To do ▸
Please copy the records exactly as they appear, with all pictures left out.

Transcribed page contents ▸
*****
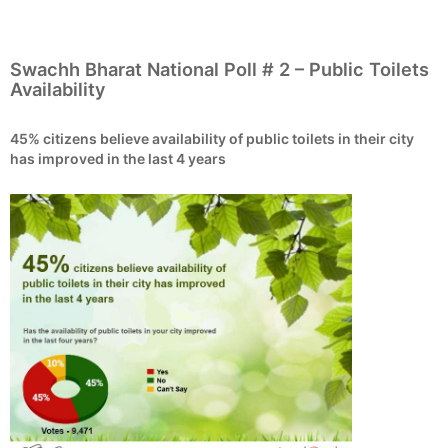
Swachh Bharat National Poll # 2 – Public Toilets
Availability
45% citizens believe availability of public toilets in their city
has improved in the last 4 years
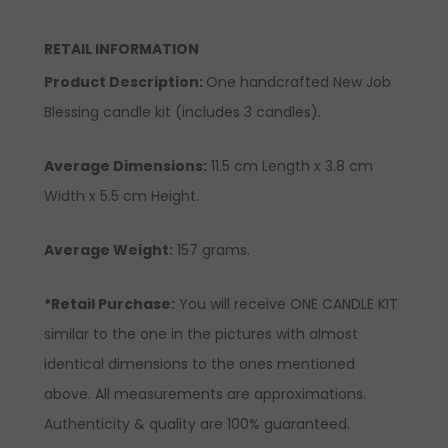
RETAIL INFORMATION
Product Description
:
One handcrafted New Job
Blessing candle kit (includes 3 candles).
Average Dimensions:
11.5 cm Length x 3.8 cm
Width x 5.5 cm Height.
Average Weight:
157 grams.
*Retail Purchase:
You will receive ONE CANDLE KIT
similar to the one in the pictures with almost
identical dimensions to the ones mentioned
above. All measurements are approximations.
Authenticity & quality are 100% guaranteed.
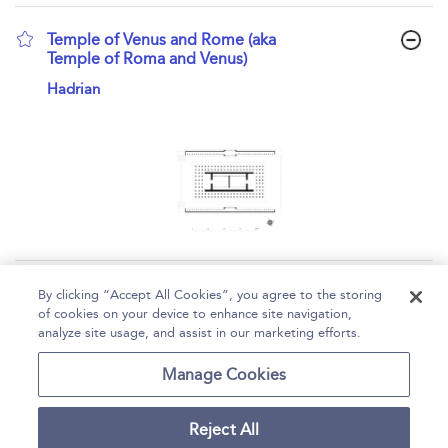
Temple of Venus and Rome (aka
Temple of Roma and Venus)
show result details
Hadrian
Page 1
2
3
4
By clicking “Accept All Cookies”, you agree to the storing
of cookies on your device to enhance site navigation,
1 - 10 of 34 results
analyze site usage, and assist in our marketing efforts.
Home
Help
Accessibility
Contact Us
Manage Cookies
Reject All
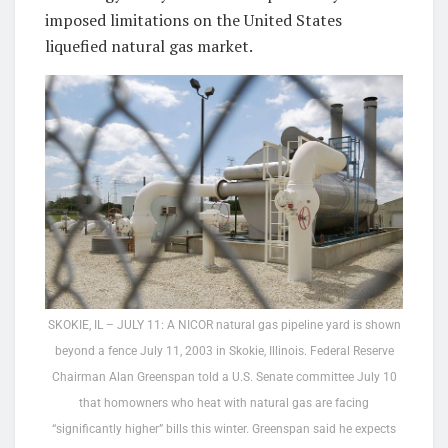
imposed limitations on the United States
liquefied natural gas market.
SKOKIE, IL – JULY 11: A NICOR natural gas pipeline yard is shown
beyond a fence July 11, 2003 in Skokie, Illinois. Federal Reserve
Chairman Alan Greenspan told a U.S. Senate committee July 10
that homowners who heat with natural gas are facing
“significantly higher” bills this winter. Greenspan said he expects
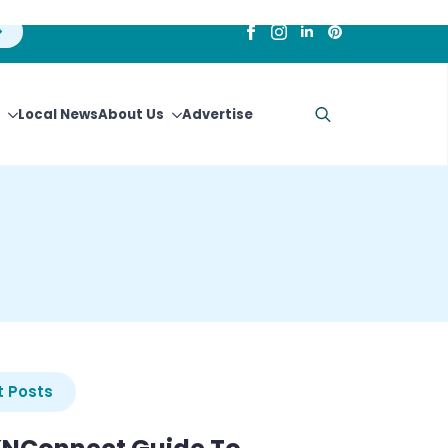
Local News
About Us
Advertise
Search
for:
 Posts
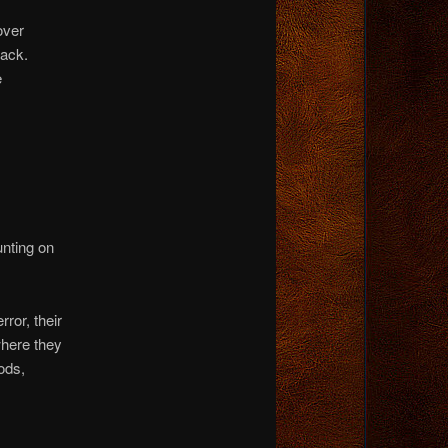
over
back.
e
unting on
ror, their
where they
ods,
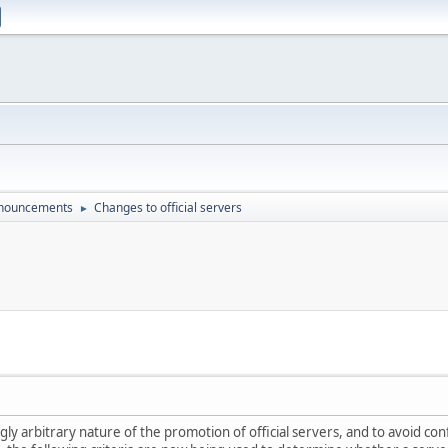
nouncements
Changes to official servers
►
gly arbitrary nature of the promotion of official servers, and to avoid co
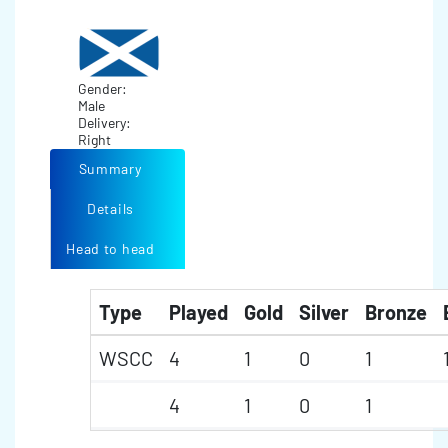
Gender:
Male
Delivery:
Right
Summary
Details
Head to head
Type
Played
Gold
Silver
Bronze
WSCC
4
1
0
1
4
1
0
1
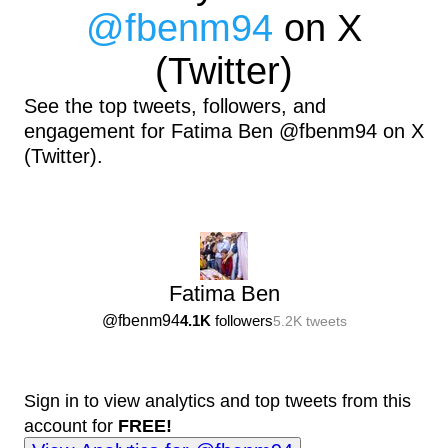
@
fbenm94
on X
(Twitter)
See the top tweets, followers, and
engagement for Fatima Ben @fbenm94 on X
(Twitter).
Fatima Ben
@
fbenm94
4.1K
followers
5.2K
tweets
Sign in to view analytics and top tweets from this
account for
FREE!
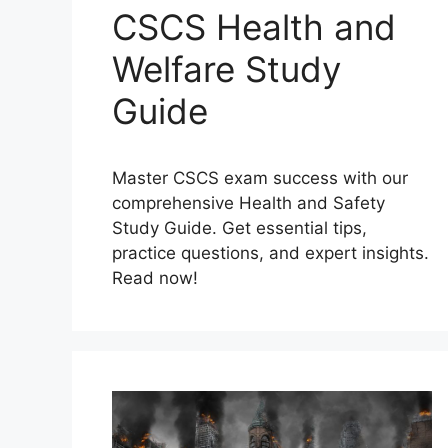
CSCS Health and
Welfare Study
Guide
Master CSCS exam success with our
comprehensive Health and Safety
Study Guide. Get essential tips,
practice questions, and expert insights.
Read now!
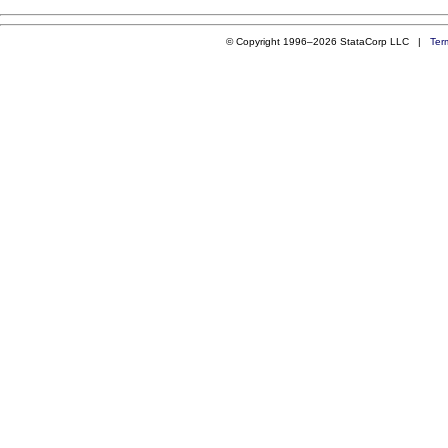
© Copyright 1996–2026 StataCorp LLC |
Ter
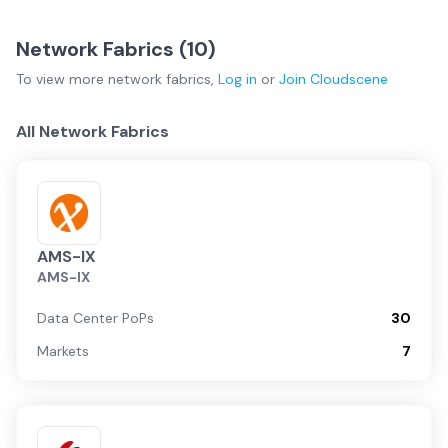
Network Fabrics (
10
)
To view more
network fabrics
,
Log in
or
Join
Cloudscene
All Network Fabrics
AMS-IX
AMS-IX
Data Center PoPs
30
Markets
7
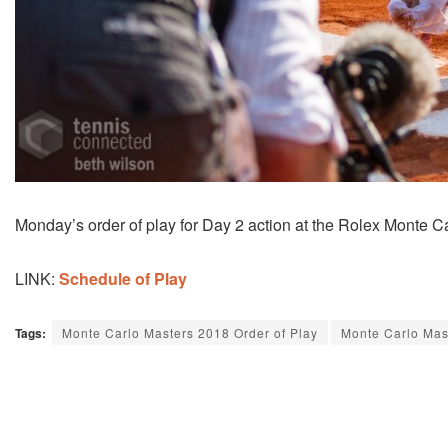
Monday’s order of play for Day 2 action at the Rolex Monte Ca
LINK:
Schedule of Play
Tags:
Monte Carlo Masters 2018 Order of Play
Monte Carlo Mas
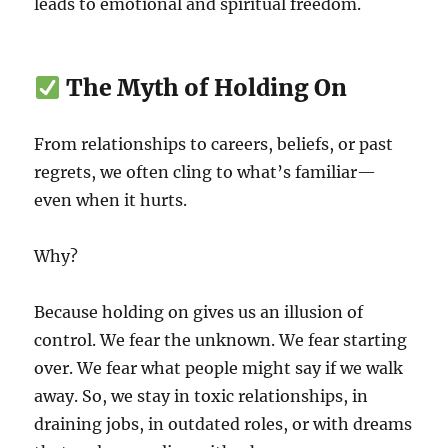
leads to emotional and spiritual freedom.
The Myth of Holding On
From relationships to careers, beliefs, or past
regrets, we often cling to what’s familiar—
even when it hurts.
Why?
Because holding on gives us an illusion of
control. We fear the unknown. We fear starting
over. We fear what people might say if we walk
away. So, we stay in toxic relationships, in
draining jobs, in outdated roles, or with dreams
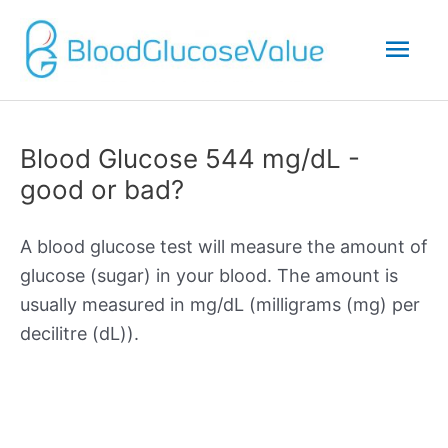
Mai
Men
Blood Glucose 544 mg/dL -
good or bad?
A blood glucose test will measure the amount of
glucose (sugar) in your blood. The amount is
usually measured in mg/dL (milligrams (mg) per
decilitre (dL)).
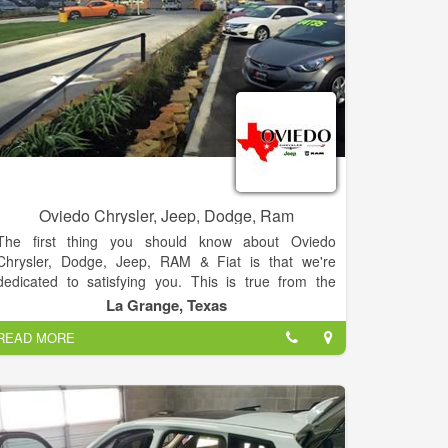
Oviedo Chrysler, Jeep, Dodge, Ram
The first thing you should know about Oviedo
Chrysler, Dodge, Jeep, RAM & Fiat is that we're
dedicated to satisfying you. This is true from the
moment we hand you the keys to your new Chrysler,
La Grange, Texas
Dodge, Jeep, RAM & Fiat or Pre-Owned cars to
READ MORE
150,000 miles (or more) down the road when you
might finally decide to upgrade to something with
fewer quirks.
To complement our stellar collection of products,
each chosen for its unique ability to match different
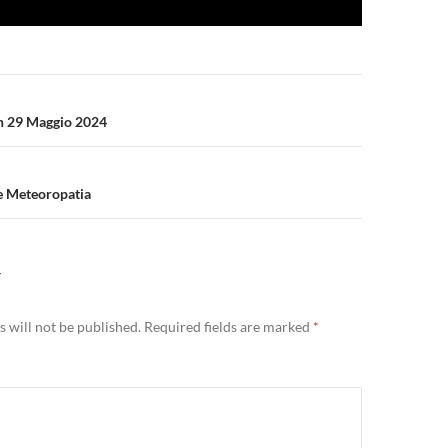
n
n 29 Maggio 2024
 e Meteoropatia
Y
 will not be published.
Required fields are marked
*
*****
Final answer ▸
Swachh Bharat National Poll # 2 – Public Toilets
Availability
45% citizens believe availability of public toilets in their city
has improved in the last 4 years
RETAIL INFORMATION
Product Description
:
One handcrafted New Job
Blessing candle kit (includes 3 candles).
Average Dimensions:
11.5 cm Length x 3.8 cm
Width x 5.5 cm Height.
Average Weight:
157 grams.
*Retail Purchase:
You will receive ONE CANDLE KIT
similar to the one in the pictures with almost
identical dimensions to the ones mentioned
above. All measurements are approximations.
Authenticity & quality are 100% guaranteed.
Temple of Venus and Rome (aka
Temple of Roma and Venus)
show result details
Hadrian
Page 1
2
3
4
By clicking “Accept All Cookies”, you agree to the storing
of cookies on your device to enhance site navigation,
1 - 10 of 34 results
analyze site usage, and assist in our marketing efforts.
Home
Help
Accessibility
Contact Us
Manage Cookies
Reject All
imposed limitations on the United States
liquefied natural gas market.
SKOKIE, IL – JULY 11: A NICOR natural gas pipeline yard is shown
beyond a fence July 11, 2003 in Skokie, Illinois. Federal Reserve
Chairman Alan Greenspan told a U.S. Senate committee July 10
that homowners who heat with natural gas are facing
“significantly higher” bills this winter. Greenspan said he expects
Local News
About Us
Advertise
Search
for:
 Posts
over
back.
e
unting on
ror, their
where they
ods,
nouncements
Changes to official servers
►
gly arbitrary nature of the promotion of official servers, and to avoid co
Gender:
Male
Delivery:
Right
Summary
Details
Head to head
Type
Played
Gold
Silver
Bronze
WSCC
4
1
0
1
4
1
0
1
@
fbenm94
on X
(Twitter)
See the top tweets, followers, and
engagement for Fatima Ben @fbenm94 on X
(Twitter).
Fatima Ben
@
fbenm94
4.1K
followers
5.2K
tweets
Sign in to view analytics and top tweets from this
account for
FREE!
CSCS Health and
Welfare Study
Guide
Master CSCS exam success with our
comprehensive Health and Safety
Study Guide. Get essential tips,
practice questions, and expert insights.
Read now!
© Copyright 1996–2026 StataCorp LLC |
Ter
Network Fabrics (
10
)
To view more
network fabrics
,
Log in
or
Join
Cloudscene
All Network Fabrics
AMS-IX
AMS-IX
Data Center PoPs
30
Markets
7
Monday’s order of play for Day 2 action at the Rolex Monte Ca
LINK:
Schedule of Play
Tags:
Monte Carlo Masters 2018 Order of Play
Monte Carlo Mas
leads to emotional and spiritual freedom.
The Myth of Holding On
From relationships to careers, beliefs, or past
regrets, we often cling to what’s familiar—
even when it hurts.
Why?
Because holding on gives us an illusion of
control. We fear the unknown. We fear starting
over. We fear what people might say if we walk
away. So, we stay in toxic relationships, in
draining jobs, in outdated roles, or with dreams
Mai
Men
Blood Glucose 544 mg/dL -
good or bad?
A blood glucose test will measure the amount of
glucose (sugar) in your blood. The amount is
usually measured in mg/dL (milligrams (mg) per
decilitre (dL)).
Oviedo Chrysler, Jeep, Dodge, Ram
The first thing you should know about Oviedo
Chrysler, Dodge, Jeep, RAM & Fiat is that we're
dedicated to satisfying you. This is true from the
moment we hand you the keys to your new Chrysler,
La Grange, Texas
Dodge, Jeep, RAM & Fiat or Pre-Owned cars to
READ MORE
150,000 miles (or more) down the road when you
might finally decide to upgrade to something with
fewer quirks.
To complement our stellar collection of products,
each chosen for its unique ability to match different
n
n 29 Maggio 2024
 e Meteoropatia
Y
 will not be published.
Required fields are marked
*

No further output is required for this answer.